And why should you care?

Good questions. First, here’s why you should care.

Unlike getting website updates or ezines by email, RSS feeds give you absolute, 100% complete control.

How?

You don’t have to put your email address on a newsletter list. When you subscribe to the RSS feed by putting in your email address, your email address stays private in the RSS program and we don’t even see it.

If you want to stop receiving content, you don’t have to request to be “taken off the list.”

One click and poof… the subscription is gone.

Plus, since there’s no email list involved, there’s no way a publisher can sell, rent or give away your email to anyone else.

That’s right… no more spam, viruses, phishing, or identity theft. And best of all, no reason to put yourself at the mercy of the publisher’s intentions.

By subscribing to the RSS feed, you won’t need to suffer through the legalese in the privacy policy (if there is one) looking for loopholes that will fill your inbox with junk.

Again, if you don’t like the content, you can make it disappear as fast as you can change a TV channel…with just one click.

Awesome, huh?

That is great!

Umm… So what is RSS?

Alright! Now let’s go over RSS.

RSS is a simply an Internet technology allowing busy people to receive updates from the blogs and web sites of their choice and interest.

Here is the essence of an RSS feed — you subscribe and then you automatically receive in your feed reader the new content that is posted to the blog.

You may already be using a feed reader, and not even realize it.

If you have a personalized home page like My Yahoo or My MSN, you are using RSS. That’s how content that you pick — like news topics, weather or quotes of stock you are interested in — appears on your personal page. You can also add content from any blog or other site that uses RSS to provide updates.

If you use the Firefox browser, you can receive RSS feeds from your tool bar by using the Live Bookmarks function. You can also receive RSS feeds from the tool bar of Internet Explorer 7.0.

There are also desktop-based feed readers that function like an email program such as Newsgator or Feed Demon.

If this all sounds complicated, it’s really not.

RSS can give you the same convenience of email subscription, without any of the spam-like experiences of giving out your email address to potentially unscrupulous characters.

Sounds good. So how do you subscribe to a RSS feed?

Look for subscription or feed options on the blogs you are interested in. You might see a variety of colorful buttons called “chicklets,” which are links to RSS feed services (usually free services). Or you might see a box that allows you to put your email address in and subscribe to the feed right at the blog.

Keyboard Culture Blog Community offers you both.

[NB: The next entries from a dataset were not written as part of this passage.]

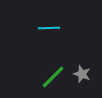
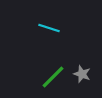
cyan line: rotated 20 degrees clockwise
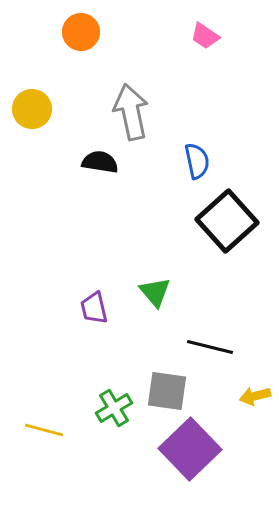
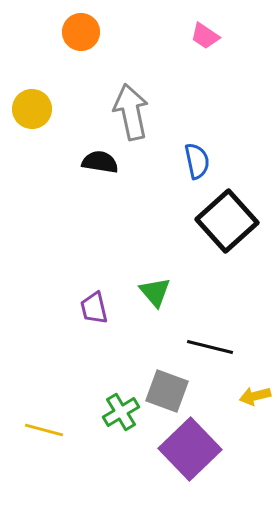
gray square: rotated 12 degrees clockwise
green cross: moved 7 px right, 4 px down
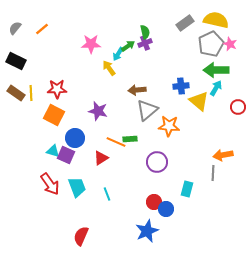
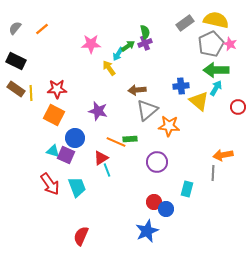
brown rectangle at (16, 93): moved 4 px up
cyan line at (107, 194): moved 24 px up
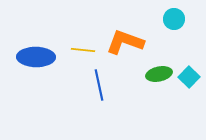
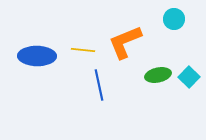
orange L-shape: rotated 42 degrees counterclockwise
blue ellipse: moved 1 px right, 1 px up
green ellipse: moved 1 px left, 1 px down
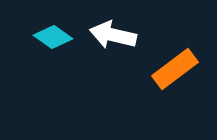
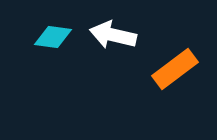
cyan diamond: rotated 27 degrees counterclockwise
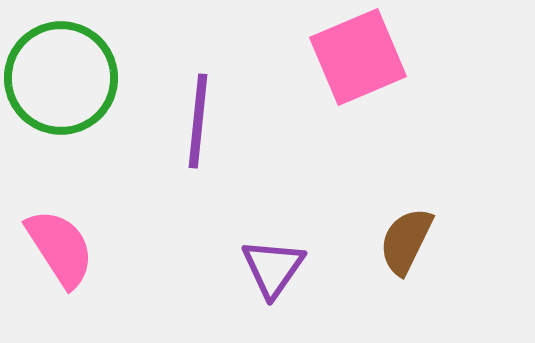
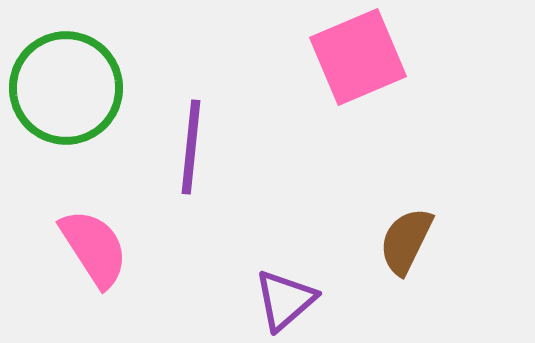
green circle: moved 5 px right, 10 px down
purple line: moved 7 px left, 26 px down
pink semicircle: moved 34 px right
purple triangle: moved 12 px right, 32 px down; rotated 14 degrees clockwise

If the site you want to subscribe to uses RSS Feeds (like Keyboard Culture Blog Community and many other popular sites), you’ll likely see the standard RSS icon, which takes you to a page that will give you a selection of the most popular feed readers so you can pick yours.

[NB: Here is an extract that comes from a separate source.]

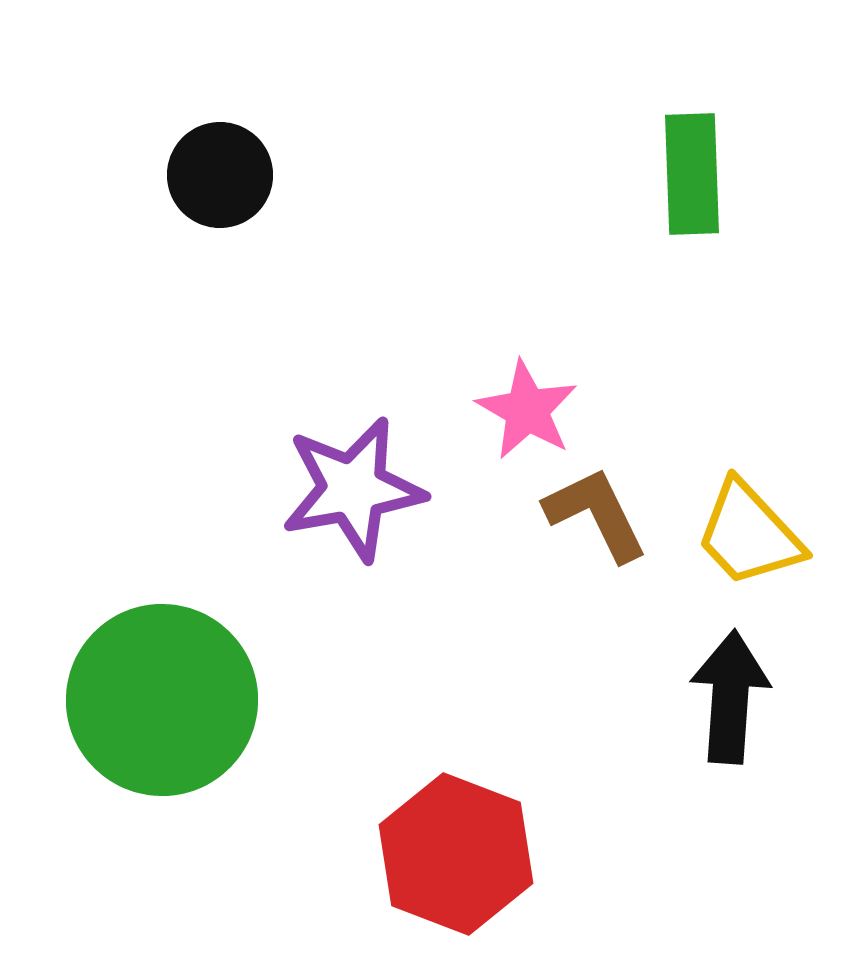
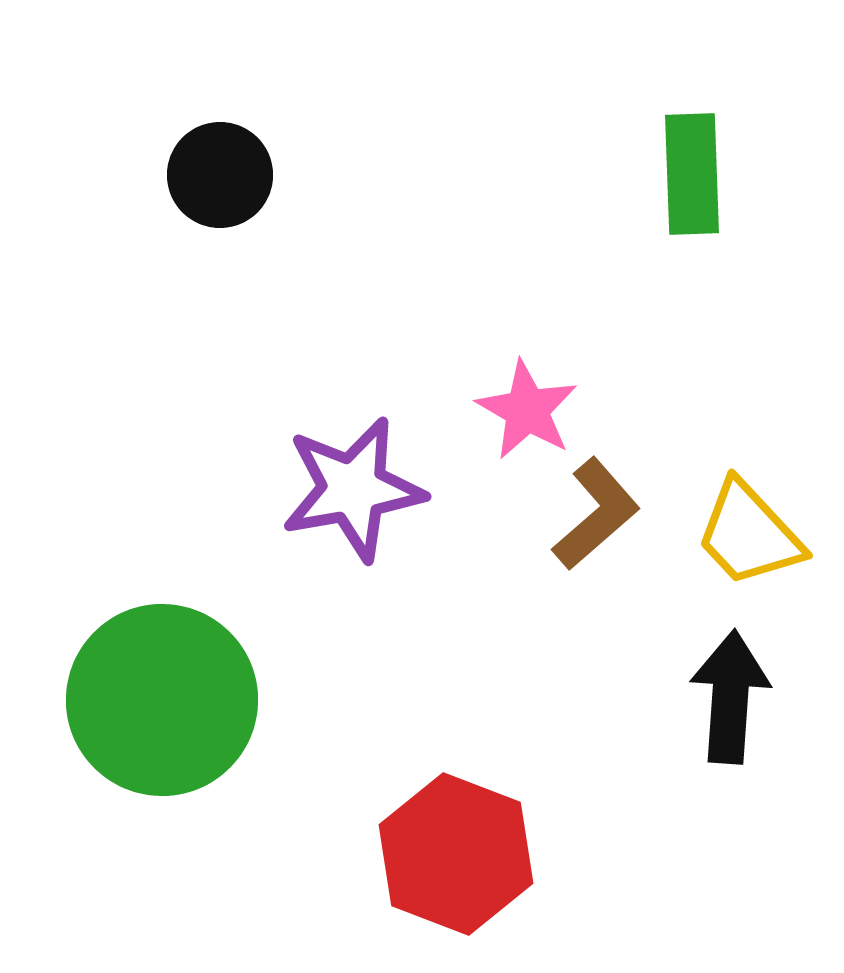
brown L-shape: rotated 75 degrees clockwise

This is the new standard RSS icon:

Sometimes there will be a chicklet for your particular reader right on the blog that will take you to the appropriate subscription page. You may see these (among others):

Google Reader or Homepage

Add to Technorati Favorites!

Subscribe with Bloglines

Add to My Yahoo!

Finally, you may also see little orange buttons that say XML or RSS. Often these chicklets will take you to a page that looks like code gibberish. In this case, you simply cut and paste the page URL from your browser window and manually paste it into your feed reader subscription box.

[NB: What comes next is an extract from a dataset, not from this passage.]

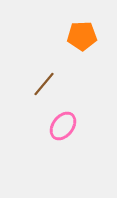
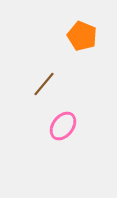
orange pentagon: rotated 24 degrees clockwise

Hopefully this last method will soon disappear, never to be seen again.

Summary: RSS feeds solve BIG problems.

RSS is being accepted at a rapid rate, because it’s a good for everyone.

The benefit to you is obvious. And it’s good for blog publishers too, because we want to make sure that people feel comfortable subscribing, and that our message is delivered and not deleted by overzealous spam filters.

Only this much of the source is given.